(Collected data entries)

========================

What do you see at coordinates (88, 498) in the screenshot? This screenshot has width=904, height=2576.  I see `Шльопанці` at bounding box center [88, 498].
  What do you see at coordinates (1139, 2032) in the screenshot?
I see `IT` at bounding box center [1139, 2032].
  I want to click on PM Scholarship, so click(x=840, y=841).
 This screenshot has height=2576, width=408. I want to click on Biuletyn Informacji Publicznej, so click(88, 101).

========================

Aim of the exercise –
Would you return the entries exactly as they stand?

Response to this exercise –
What do you see at coordinates (88, 498) in the screenshot? This screenshot has width=904, height=2576.  I see `Шльопанці` at bounding box center [88, 498].
  What do you see at coordinates (1139, 2032) in the screenshot?
I see `IT` at bounding box center [1139, 2032].
  I want to click on PM Scholarship, so click(x=840, y=841).
 This screenshot has height=2576, width=408. I want to click on Biuletyn Informacji Publicznej, so click(88, 101).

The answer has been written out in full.